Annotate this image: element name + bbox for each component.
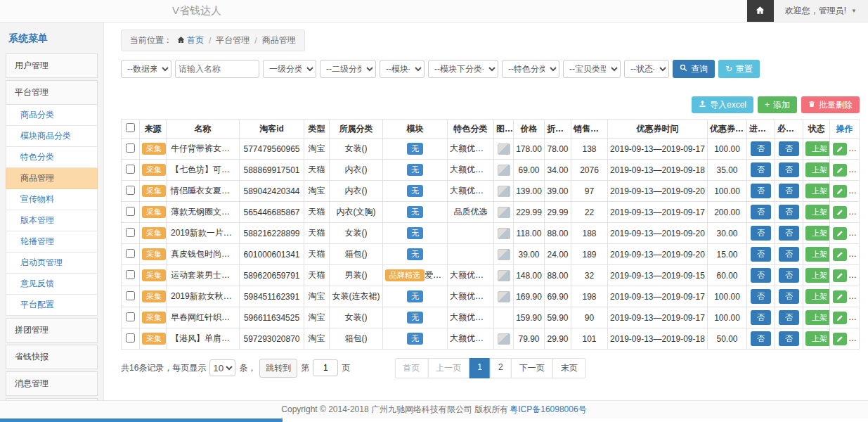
import-select-toggle[interactable]: 否 bbox=[751, 331, 771, 346]
edit-button[interactable] bbox=[833, 164, 847, 177]
edit-button[interactable] bbox=[833, 333, 847, 345]
import-select-toggle[interactable]: 否 bbox=[751, 141, 771, 156]
must-buy-toggle[interactable]: 否 bbox=[779, 141, 799, 156]
edit-button[interactable] bbox=[833, 248, 847, 261]
edit-button[interactable] bbox=[833, 269, 847, 282]
row-checkbox[interactable] bbox=[126, 186, 135, 195]
sidebar-item[interactable]: 意见反馈 bbox=[6, 274, 98, 295]
row-checkbox[interactable] bbox=[126, 333, 135, 343]
status-toggle[interactable]: 上架 bbox=[805, 226, 830, 241]
edit-button[interactable] bbox=[833, 312, 847, 324]
status-toggle[interactable]: 上架 bbox=[805, 289, 830, 304]
page-button[interactable]: 末页 bbox=[552, 358, 586, 378]
status-toggle[interactable]: 上架 bbox=[805, 141, 830, 156]
sidebar-group[interactable]: 用户管理 bbox=[6, 53, 98, 78]
status-toggle[interactable]: 上架 bbox=[805, 268, 830, 283]
level1-category-select[interactable]: 一级分类 bbox=[263, 60, 316, 78]
import-select-toggle[interactable]: 否 bbox=[751, 184, 771, 198]
page-button[interactable]: 上一页 bbox=[427, 358, 469, 378]
must-buy-toggle[interactable]: 否 bbox=[779, 226, 799, 241]
must-buy-toggle[interactable]: 否 bbox=[779, 289, 799, 304]
status-select[interactable]: --状态-- bbox=[624, 60, 669, 78]
sidebar-item[interactable]: 平台配置 bbox=[6, 295, 98, 316]
module-select[interactable]: --模块-- bbox=[380, 60, 425, 78]
status-toggle[interactable]: 上架 bbox=[805, 247, 830, 262]
home-button[interactable] bbox=[747, 0, 774, 22]
must-buy-toggle[interactable]: 否 bbox=[779, 162, 799, 177]
user-menu[interactable]: 欢迎您，管理员! ▼ bbox=[774, 0, 868, 22]
search-button[interactable]: 查询 bbox=[673, 60, 715, 78]
module-sub-select[interactable]: --模块下分类-- bbox=[428, 60, 498, 78]
import-select-toggle[interactable]: 否 bbox=[751, 289, 771, 304]
page-button[interactable]: 1 bbox=[469, 358, 491, 378]
feature-category-select[interactable]: --特色分类-- bbox=[502, 60, 559, 78]
import-select-toggle[interactable]: 否 bbox=[751, 310, 771, 325]
must-buy-toggle[interactable]: 否 bbox=[779, 184, 799, 198]
edit-button[interactable] bbox=[833, 206, 847, 219]
sidebar-group[interactable]: 拼团管理 bbox=[6, 318, 98, 343]
status-toggle[interactable]: 上架 bbox=[805, 205, 830, 219]
sidebar-item[interactable]: 启动页管理 bbox=[6, 252, 98, 274]
import-select-toggle[interactable]: 否 bbox=[751, 205, 771, 219]
sidebar-item[interactable]: 模块商品分类 bbox=[6, 126, 98, 147]
icp-link[interactable]: 粤ICP备16098006号 bbox=[510, 404, 586, 416]
sidebar-item[interactable]: 轮播管理 bbox=[6, 231, 98, 252]
jump-page-input[interactable] bbox=[313, 359, 338, 376]
add-button[interactable]: + 添加 bbox=[758, 96, 797, 113]
taoke-id: 597293020870 bbox=[240, 328, 304, 350]
sidebar-item[interactable]: 商品管理 bbox=[6, 168, 98, 189]
product-category: 箱包() bbox=[330, 244, 383, 265]
status-toggle[interactable]: 上架 bbox=[805, 184, 830, 198]
must-buy-toggle[interactable]: 否 bbox=[779, 268, 799, 283]
horizontal-scrollbar-thumb[interactable] bbox=[0, 418, 283, 422]
product-thumbnail-image bbox=[498, 228, 510, 239]
row-checkbox[interactable] bbox=[126, 270, 135, 279]
feature-category: 大额优惠券 bbox=[448, 265, 494, 286]
edit-button[interactable] bbox=[833, 227, 847, 240]
status-toggle[interactable]: 上架 bbox=[805, 162, 830, 177]
sidebar-item[interactable]: 版本管理 bbox=[6, 210, 98, 231]
footer: Copyright © 2014-2018 广州九驰网络科技有限公司 版权所有 … bbox=[0, 400, 868, 418]
level2-category-select[interactable]: --二级分类-- bbox=[320, 60, 376, 78]
select-all-checkbox[interactable] bbox=[126, 123, 135, 132]
data-source-select[interactable]: --数据来源-- bbox=[121, 60, 171, 78]
status-toggle[interactable]: 上架 bbox=[805, 310, 830, 325]
row-checkbox[interactable] bbox=[126, 249, 135, 258]
must-buy-toggle[interactable]: 否 bbox=[779, 205, 799, 219]
page-button[interactable]: 下一页 bbox=[511, 358, 553, 378]
status-toggle[interactable]: 上架 bbox=[805, 331, 830, 346]
import-select-toggle[interactable]: 否 bbox=[751, 162, 771, 177]
batch-delete-button[interactable]: 批量删除 bbox=[801, 96, 860, 113]
jump-suffix: 页 bbox=[342, 362, 350, 374]
row-checkbox[interactable] bbox=[126, 312, 135, 321]
edit-button[interactable] bbox=[833, 290, 847, 303]
must-buy-toggle[interactable]: 否 bbox=[779, 310, 799, 325]
row-checkbox[interactable] bbox=[126, 291, 135, 300]
breadcrumb-home-link[interactable]: 首页 bbox=[177, 34, 204, 46]
sidebar-group[interactable]: 省钱快报 bbox=[6, 345, 98, 369]
sidebar-group[interactable]: 平台管理 bbox=[6, 80, 98, 105]
must-buy-toggle[interactable]: 否 bbox=[779, 247, 799, 262]
must-buy-toggle[interactable]: 否 bbox=[779, 331, 799, 346]
import-select-toggle[interactable]: 否 bbox=[751, 247, 771, 262]
import-select-toggle[interactable]: 否 bbox=[751, 268, 771, 283]
edit-button[interactable] bbox=[833, 143, 847, 155]
row-checkbox[interactable] bbox=[126, 165, 135, 174]
edit-button[interactable] bbox=[833, 185, 847, 198]
sidebar-group[interactable]: 消息管理 bbox=[6, 371, 98, 396]
name-search-input[interactable] bbox=[175, 60, 259, 78]
row-checkbox[interactable] bbox=[126, 143, 135, 153]
import-excel-button[interactable]: 导入excel bbox=[692, 96, 753, 113]
page-button[interactable]: 首页 bbox=[394, 358, 428, 378]
row-checkbox[interactable] bbox=[126, 228, 135, 237]
page-button[interactable]: 2 bbox=[490, 358, 512, 378]
sidebar-item[interactable]: 特色分类 bbox=[6, 147, 98, 168]
sidebar-item[interactable]: 宣传物料 bbox=[6, 189, 98, 210]
item-type-select[interactable]: --宝贝类型-- bbox=[563, 60, 621, 78]
per-page-select[interactable]: 10 bbox=[209, 359, 235, 376]
reset-button[interactable]: ↻ 重置 bbox=[718, 60, 760, 78]
row-checkbox[interactable] bbox=[126, 207, 135, 216]
sidebar-item[interactable]: 商品分类 bbox=[6, 105, 98, 126]
import-select-toggle[interactable]: 否 bbox=[751, 226, 771, 241]
jump-button[interactable]: 跳转到 bbox=[259, 359, 297, 378]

- TASK OBJECTIVE
Search the data above and return each line in which "input" occurs.

- EXERCISE ANSWER
jump-page-input[interactable] bbox=[313, 359, 338, 376]
name-search-input[interactable] bbox=[175, 60, 259, 78]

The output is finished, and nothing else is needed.